=== Begin Enclosure ===
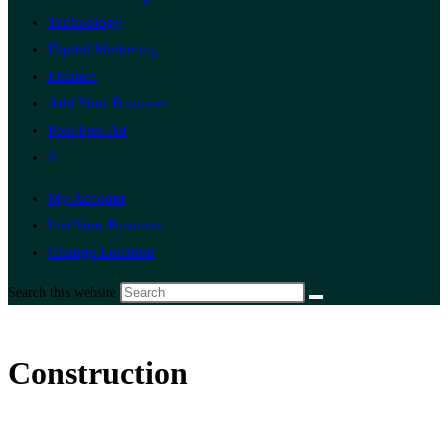
Technology
Digital Marketing
Finance
Add Your Business
Post Free Ad
0
My Account
List Your Business
Change Location
Search this website
Construction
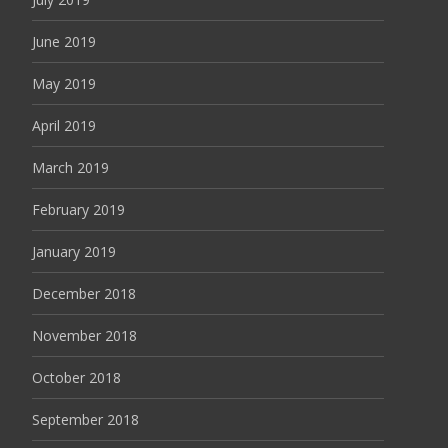
June 2019
May 2019
April 2019
March 2019
February 2019
January 2019
December 2018
November 2018
October 2018
September 2018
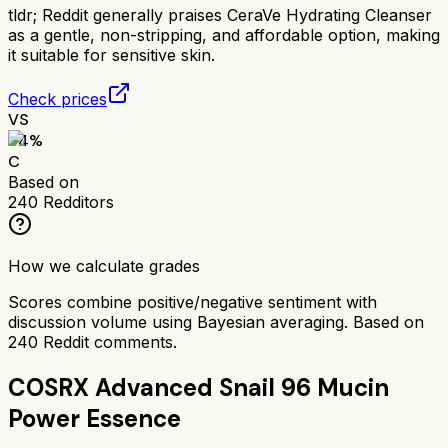
tldr;
Reddit generally praises CeraVe Hydrating Cleanser
as a gentle, non-stripping, and affordable option, making
it suitable for sensitive skin.
Check prices
VS
64
%
C
Based on
240
Redditors
How we calculate grades
Scores combine positive/negative sentiment with
discussion volume using Bayesian averaging. Based on
240
Reddit comments.
COSRX Advanced Snail 96 Mucin
Power Essence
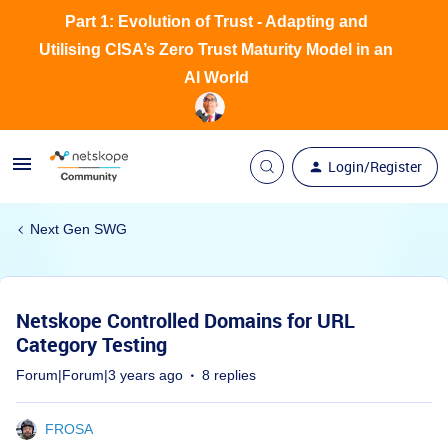
Part 1: Evolution of Trust - Adapting and
Utilising CISA’s Zero Trust Maturity Model in an
AI World
Login/Register
Next Gen SWG
Netskope Controlled Domains for URL
Category Testing
Forum|Forum|3 years ago
8 replies
FROSA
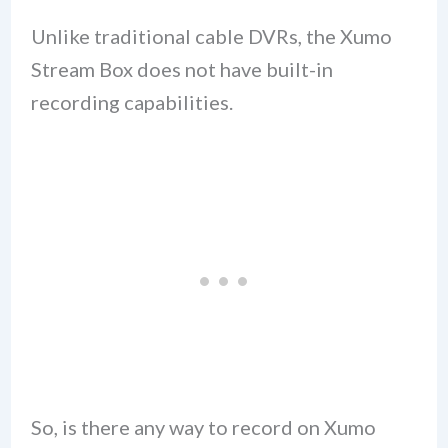
Unlike traditional cable DVRs, the Xumo
Stream Box does not have built-in
recording capabilities.
So, is there any way to record on Xumo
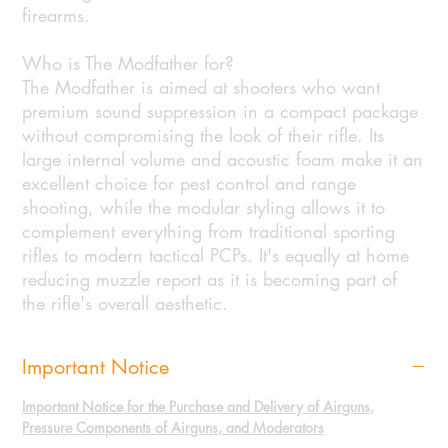
firearms.
Who is The Modfather for?
The Modfather is aimed at shooters who want
premium sound suppression in a compact package
without compromising the look of their rifle. Its
large internal volume and acoustic foam make it an
excellent choice for pest control and range
shooting, while the modular styling allows it to
complement everything from traditional sporting
rifles to modern tactical PCPs. It's equally at home
reducing muzzle report as it is becoming part of
the rifle's overall aesthetic.
Important Notice
Important Notice for the Purchase and Delivery of Airguns,
Pressure Components of Airguns, and Moderators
=== End Enclosure ===
● Goal of the exercise
From the first line to the last, copy the records exactly and skip the pictures.

● Result for this exercise
Technology
Digital Marketing
Finance
Add Your Business
Post Free Ad
0
My Account
List Your Business
Change Location
Search this website
Construction
June 2019
May 2019
April 2019
March 2019
February 2019
January 2019
December 2018
November 2018
October 2018
September 2018
tldr;
Reddit generally praises CeraVe Hydrating Cleanser
as a gentle, non-stripping, and affordable option, making
it suitable for sensitive skin.
Check prices
VS
64
%
C
Based on
240
Redditors
How we calculate grades
Scores combine positive/negative sentiment with
discussion volume using Bayesian averaging. Based on
240
Reddit comments.
COSRX Advanced Snail 96 Mucin
Power Essence
Part 1: Evolution of Trust - Adapting and
Utilising CISA’s Zero Trust Maturity Model in an
AI World
Login/Register
Next Gen SWG
Netskope Controlled Domains for URL
Category Testing
Forum|Forum|3 years ago
8 replies
FROSA
Unlike traditional cable DVRs, the Xumo
Stream Box does not have built-in
recording capabilities.
So, is there any way to record on Xumo
firearms.
Who is The Modfather for?
The Modfather is aimed at shooters who want
premium sound suppression in a compact package
without compromising the look of their rifle. Its
large internal volume and acoustic foam make it an
excellent choice for pest control and range
shooting, while the modular styling allows it to
complement everything from traditional sporting
rifles to modern tactical PCPs. It's equally at home
reducing muzzle report as it is becoming part of
the rifle's overall aesthetic.
Important Notice
Important Notice for the Purchase and Delivery of Airguns,
Pressure Components of Airguns, and Moderators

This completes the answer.